(SUPPLIED DATA)
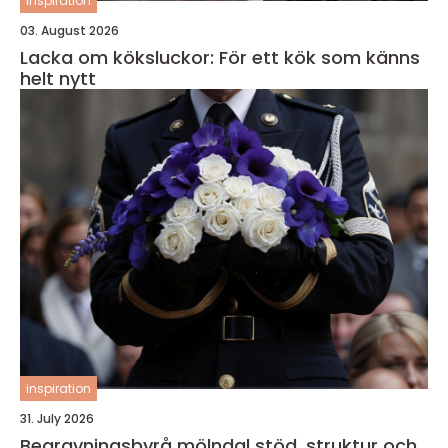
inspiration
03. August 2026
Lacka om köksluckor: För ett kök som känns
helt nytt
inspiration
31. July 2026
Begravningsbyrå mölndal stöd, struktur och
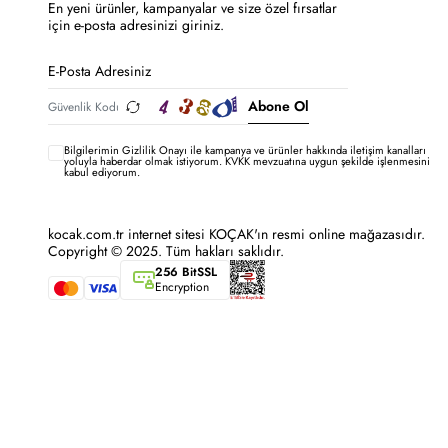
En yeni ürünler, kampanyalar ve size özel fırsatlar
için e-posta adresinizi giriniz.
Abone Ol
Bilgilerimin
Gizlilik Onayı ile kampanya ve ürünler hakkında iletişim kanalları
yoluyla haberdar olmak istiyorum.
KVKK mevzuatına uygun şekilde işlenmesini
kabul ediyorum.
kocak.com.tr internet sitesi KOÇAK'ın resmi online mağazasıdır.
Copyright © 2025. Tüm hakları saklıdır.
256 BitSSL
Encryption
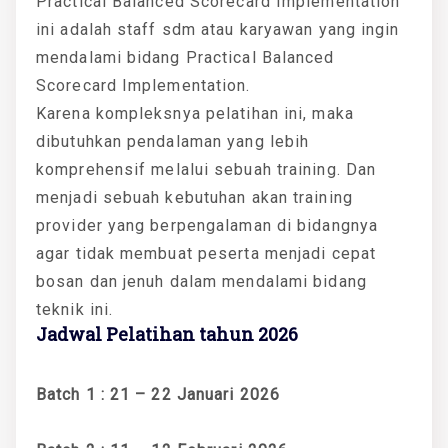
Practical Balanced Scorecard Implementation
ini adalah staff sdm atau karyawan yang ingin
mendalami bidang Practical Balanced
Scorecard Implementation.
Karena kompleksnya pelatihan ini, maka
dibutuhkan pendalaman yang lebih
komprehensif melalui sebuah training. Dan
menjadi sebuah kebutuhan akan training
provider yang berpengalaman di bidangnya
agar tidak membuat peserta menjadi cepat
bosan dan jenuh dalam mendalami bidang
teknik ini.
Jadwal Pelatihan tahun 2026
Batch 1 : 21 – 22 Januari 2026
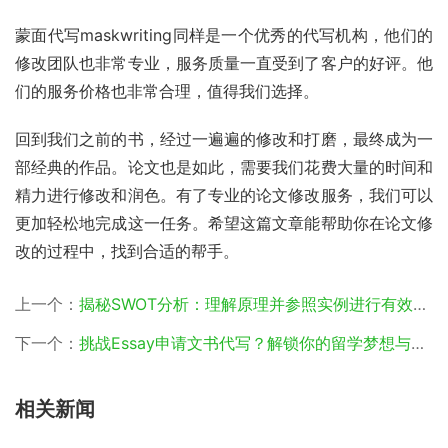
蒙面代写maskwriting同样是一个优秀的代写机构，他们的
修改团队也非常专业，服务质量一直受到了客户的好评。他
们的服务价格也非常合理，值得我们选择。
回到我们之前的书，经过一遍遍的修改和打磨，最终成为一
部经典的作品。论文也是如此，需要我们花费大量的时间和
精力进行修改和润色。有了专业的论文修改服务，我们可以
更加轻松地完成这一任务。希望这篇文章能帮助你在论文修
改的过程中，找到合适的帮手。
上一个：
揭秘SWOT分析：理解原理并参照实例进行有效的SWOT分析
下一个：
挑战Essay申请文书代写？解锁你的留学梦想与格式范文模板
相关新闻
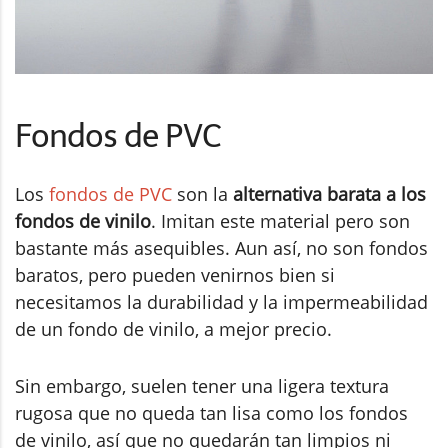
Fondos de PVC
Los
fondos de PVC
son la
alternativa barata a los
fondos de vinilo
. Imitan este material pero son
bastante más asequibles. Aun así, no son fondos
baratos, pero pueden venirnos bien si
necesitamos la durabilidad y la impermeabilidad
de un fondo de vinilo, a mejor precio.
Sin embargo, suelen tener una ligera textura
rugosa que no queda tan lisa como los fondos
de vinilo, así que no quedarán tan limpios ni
(End SUPPLIED DATA)
Provide only the count of lines above in which the word "Scorecard" occurs.

- WRITTEN ANSWER -
2